• **EXERCISE PROMPT**
Work out how many lines in the entries contain the string "principal", and give nothing but that number.

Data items
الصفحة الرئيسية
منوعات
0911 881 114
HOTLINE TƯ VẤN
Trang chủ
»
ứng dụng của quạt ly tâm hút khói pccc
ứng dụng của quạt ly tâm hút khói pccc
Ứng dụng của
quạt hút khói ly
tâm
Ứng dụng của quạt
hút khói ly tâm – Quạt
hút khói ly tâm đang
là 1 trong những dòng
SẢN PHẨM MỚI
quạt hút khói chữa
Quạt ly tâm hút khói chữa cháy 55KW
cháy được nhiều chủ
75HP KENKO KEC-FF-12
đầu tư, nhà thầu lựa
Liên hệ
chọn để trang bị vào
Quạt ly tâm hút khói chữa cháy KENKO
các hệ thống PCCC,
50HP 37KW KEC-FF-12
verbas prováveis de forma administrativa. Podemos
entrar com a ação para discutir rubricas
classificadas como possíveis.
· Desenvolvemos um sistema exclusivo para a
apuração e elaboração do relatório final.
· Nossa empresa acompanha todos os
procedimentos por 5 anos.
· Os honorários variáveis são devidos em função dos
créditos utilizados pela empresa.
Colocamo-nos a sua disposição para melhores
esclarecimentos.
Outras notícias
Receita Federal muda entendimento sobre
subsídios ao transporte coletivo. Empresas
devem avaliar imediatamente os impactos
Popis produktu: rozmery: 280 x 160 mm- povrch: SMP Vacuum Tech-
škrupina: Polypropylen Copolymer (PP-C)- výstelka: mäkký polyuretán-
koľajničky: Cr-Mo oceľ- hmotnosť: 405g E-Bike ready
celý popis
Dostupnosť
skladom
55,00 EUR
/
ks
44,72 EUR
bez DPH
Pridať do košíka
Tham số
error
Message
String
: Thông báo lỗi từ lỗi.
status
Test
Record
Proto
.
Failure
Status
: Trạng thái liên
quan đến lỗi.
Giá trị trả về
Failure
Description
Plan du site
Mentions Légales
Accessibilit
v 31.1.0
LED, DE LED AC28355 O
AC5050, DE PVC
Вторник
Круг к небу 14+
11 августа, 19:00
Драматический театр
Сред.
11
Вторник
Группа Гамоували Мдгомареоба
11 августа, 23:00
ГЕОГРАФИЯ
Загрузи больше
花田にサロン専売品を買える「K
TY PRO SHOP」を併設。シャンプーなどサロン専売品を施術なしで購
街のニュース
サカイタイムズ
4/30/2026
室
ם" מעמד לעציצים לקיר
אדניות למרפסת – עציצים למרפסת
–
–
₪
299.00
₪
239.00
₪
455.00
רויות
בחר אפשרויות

* * *

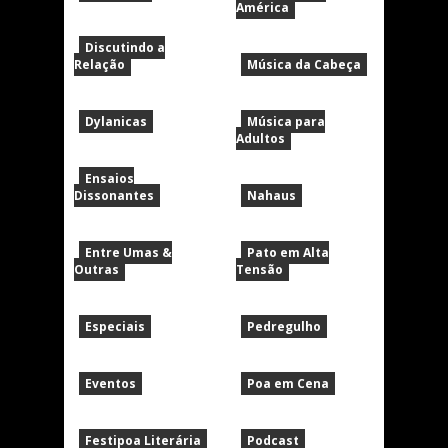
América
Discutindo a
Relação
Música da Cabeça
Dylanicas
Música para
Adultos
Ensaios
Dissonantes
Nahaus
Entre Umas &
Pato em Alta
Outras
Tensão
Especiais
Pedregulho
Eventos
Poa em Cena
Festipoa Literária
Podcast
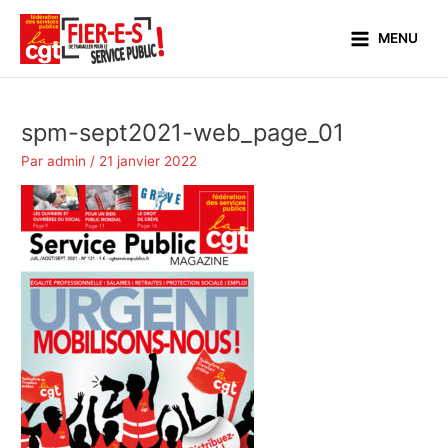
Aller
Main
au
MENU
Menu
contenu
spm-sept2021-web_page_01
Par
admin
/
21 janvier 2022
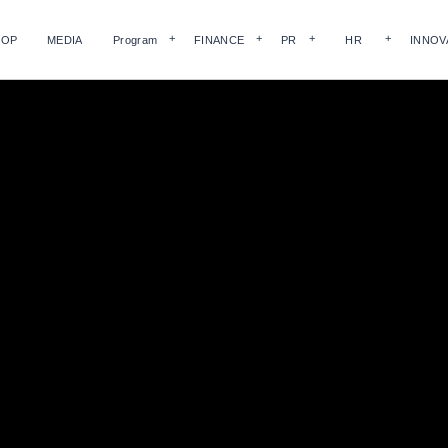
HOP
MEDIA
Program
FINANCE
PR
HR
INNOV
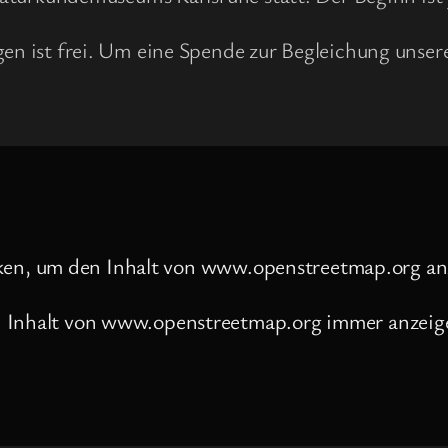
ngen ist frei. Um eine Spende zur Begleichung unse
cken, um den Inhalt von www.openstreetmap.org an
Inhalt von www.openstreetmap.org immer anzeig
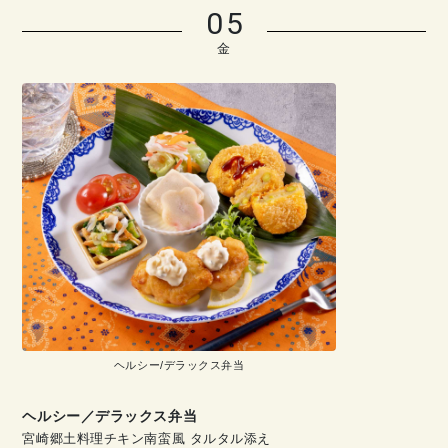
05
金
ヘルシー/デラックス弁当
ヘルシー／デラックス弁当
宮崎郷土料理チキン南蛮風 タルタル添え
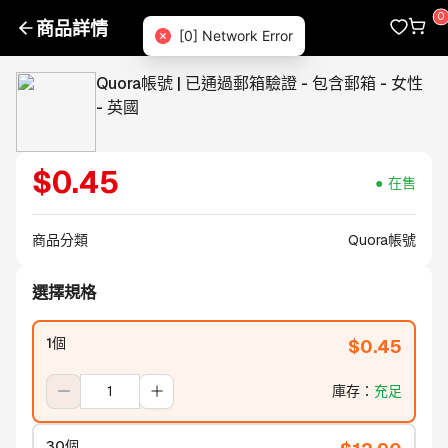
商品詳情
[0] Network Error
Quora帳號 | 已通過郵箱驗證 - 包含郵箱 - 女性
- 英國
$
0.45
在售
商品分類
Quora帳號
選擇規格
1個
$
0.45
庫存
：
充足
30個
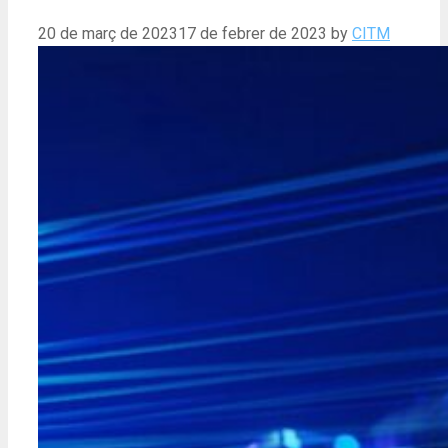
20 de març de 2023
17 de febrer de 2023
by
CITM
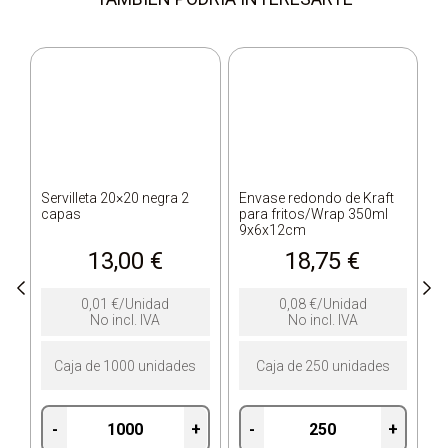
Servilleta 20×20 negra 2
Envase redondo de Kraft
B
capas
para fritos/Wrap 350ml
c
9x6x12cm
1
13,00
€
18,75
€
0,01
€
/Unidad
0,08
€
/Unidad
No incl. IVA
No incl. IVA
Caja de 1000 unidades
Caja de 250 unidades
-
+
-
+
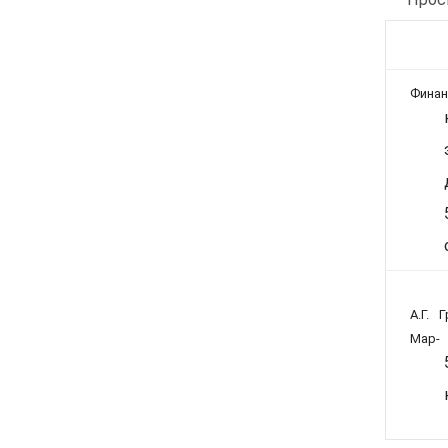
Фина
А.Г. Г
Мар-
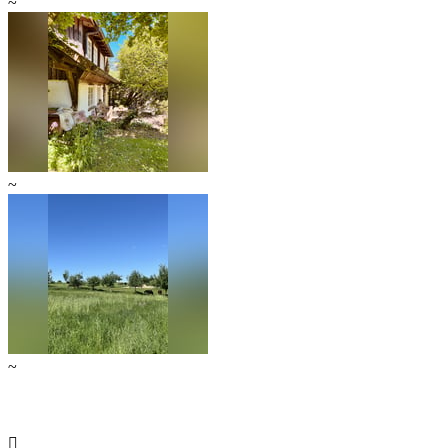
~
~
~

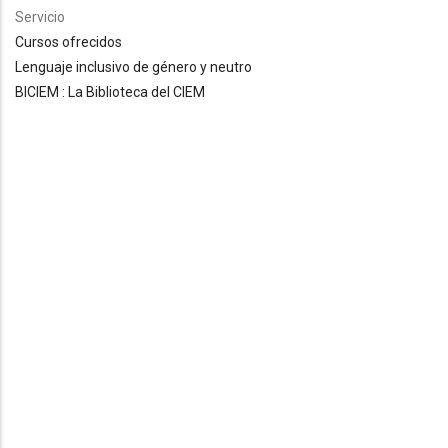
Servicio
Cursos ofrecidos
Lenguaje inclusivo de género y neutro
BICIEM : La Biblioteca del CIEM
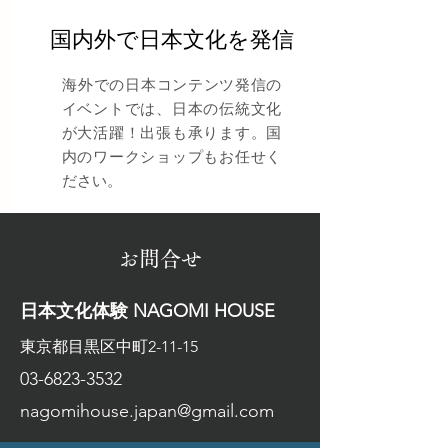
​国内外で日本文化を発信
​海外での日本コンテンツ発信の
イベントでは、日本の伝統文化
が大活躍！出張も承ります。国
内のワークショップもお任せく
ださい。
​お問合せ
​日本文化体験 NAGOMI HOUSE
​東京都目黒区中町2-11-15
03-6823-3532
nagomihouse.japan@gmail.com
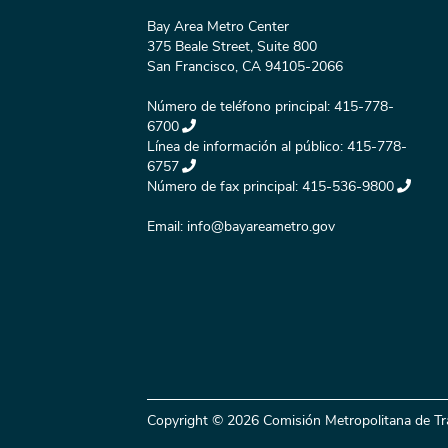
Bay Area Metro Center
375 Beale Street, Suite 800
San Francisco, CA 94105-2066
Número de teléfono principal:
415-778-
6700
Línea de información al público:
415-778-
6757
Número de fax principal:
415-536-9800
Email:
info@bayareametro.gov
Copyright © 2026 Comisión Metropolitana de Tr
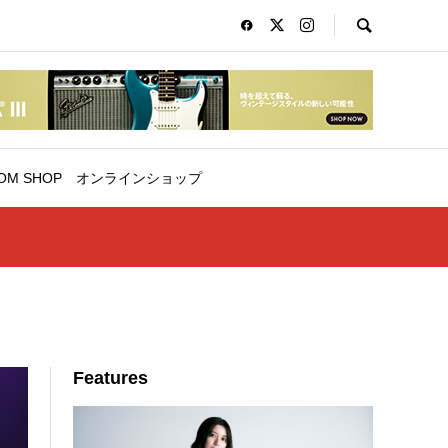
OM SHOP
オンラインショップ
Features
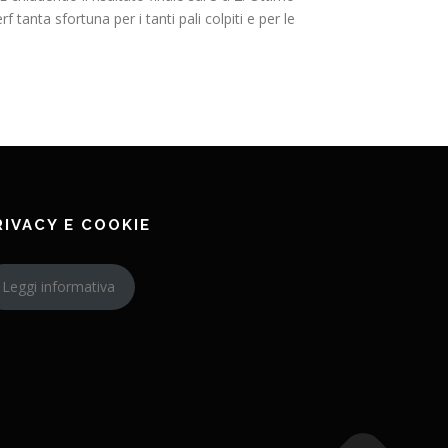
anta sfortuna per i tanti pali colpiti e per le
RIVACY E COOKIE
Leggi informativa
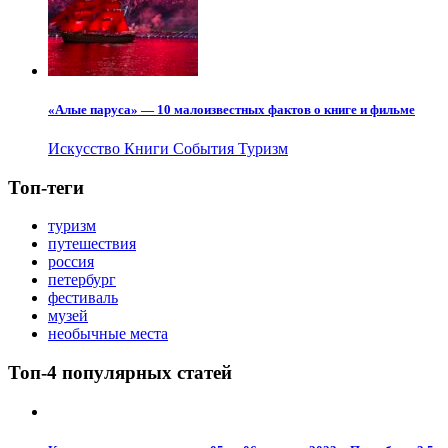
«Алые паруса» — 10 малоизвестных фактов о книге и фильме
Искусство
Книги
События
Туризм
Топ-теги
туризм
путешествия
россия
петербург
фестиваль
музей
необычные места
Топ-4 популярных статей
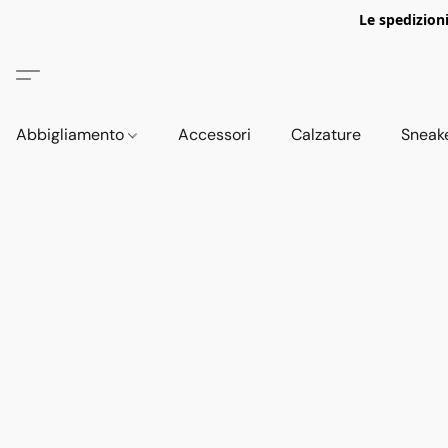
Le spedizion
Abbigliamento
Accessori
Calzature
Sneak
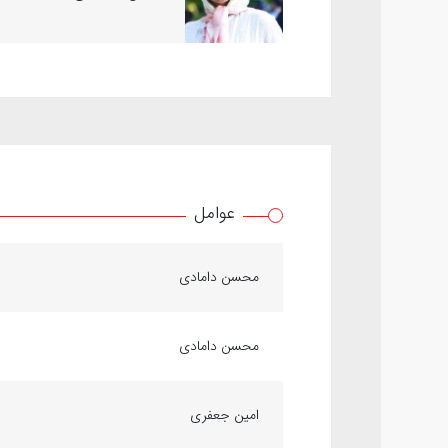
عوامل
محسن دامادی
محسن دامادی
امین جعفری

• **SOLUTION**
2